In the material below, the required lines run from the one containing "بیوتکنولوژی، میکروبیولوژی و" through the one containing "نوع دستی و اتوماتیک". Copy those lines exactly, ends included, and nothing else.
◇ ◇ ◇ ◇
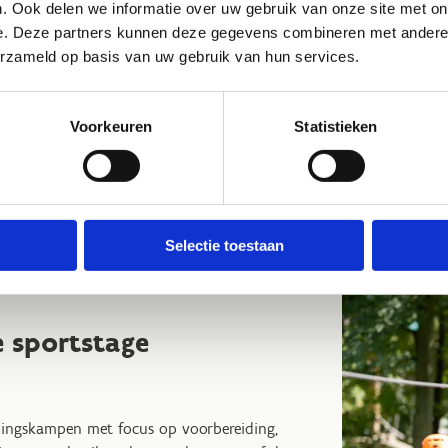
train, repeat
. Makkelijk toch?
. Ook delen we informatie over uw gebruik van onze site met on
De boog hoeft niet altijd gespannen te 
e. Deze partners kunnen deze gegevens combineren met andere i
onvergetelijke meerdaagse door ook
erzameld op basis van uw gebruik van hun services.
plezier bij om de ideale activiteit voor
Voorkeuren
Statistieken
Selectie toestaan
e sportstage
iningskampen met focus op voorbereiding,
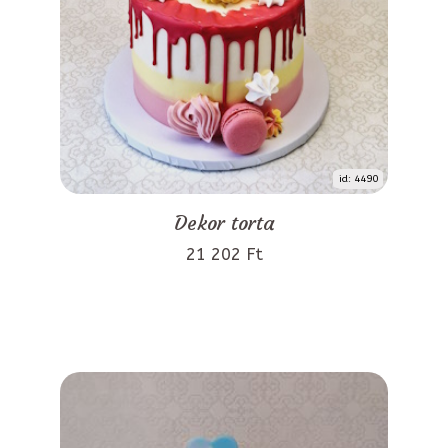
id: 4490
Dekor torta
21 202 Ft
◇ ◇ ◇ ◇
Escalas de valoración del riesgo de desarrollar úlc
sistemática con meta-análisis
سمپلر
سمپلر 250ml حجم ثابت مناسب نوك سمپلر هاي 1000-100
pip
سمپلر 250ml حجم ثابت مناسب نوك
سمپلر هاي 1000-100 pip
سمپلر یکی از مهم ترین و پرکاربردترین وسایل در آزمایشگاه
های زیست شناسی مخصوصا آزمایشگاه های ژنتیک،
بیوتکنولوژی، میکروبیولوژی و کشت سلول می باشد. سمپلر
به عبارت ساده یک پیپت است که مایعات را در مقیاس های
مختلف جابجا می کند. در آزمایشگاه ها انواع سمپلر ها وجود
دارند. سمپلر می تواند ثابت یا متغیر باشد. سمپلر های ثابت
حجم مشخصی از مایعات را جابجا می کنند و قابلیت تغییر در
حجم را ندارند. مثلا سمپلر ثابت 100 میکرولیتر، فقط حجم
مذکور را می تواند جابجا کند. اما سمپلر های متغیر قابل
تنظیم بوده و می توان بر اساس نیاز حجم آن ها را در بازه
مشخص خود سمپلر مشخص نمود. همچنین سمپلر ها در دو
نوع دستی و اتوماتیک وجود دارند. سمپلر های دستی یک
◇ ◇ ◇ ◇
» **Response for this exercise**
بیوتکنولوژی، میکروبیولوژی و کشت سلول می باشد. سمپلر
به عبارت ساده یک پیپت است که مایعات را در مقیاس های
مختلف جابجا می کند. در آزمایشگاه ها انواع سمپلر ها وجود
دارند. سمپلر می تواند ثابت یا متغیر باشد. سمپلر های ثابت
حجم مشخصی از مایعات را جابجا می کنند و قابلیت تغییر در
حجم را ندارند. مثلا سمپلر ثابت 100 میکرولیتر، فقط حجم
مذکور را می تواند جابجا کند. اما سمپلر های متغیر قابل
تنظیم بوده و می توان بر اساس نیاز حجم آن ها را در بازه
مشخص خود سمپلر مشخص نمود. همچنین سمپلر ها در دو
نوع دستی و اتوماتیک وجود دارند. سمپلر های دستی یک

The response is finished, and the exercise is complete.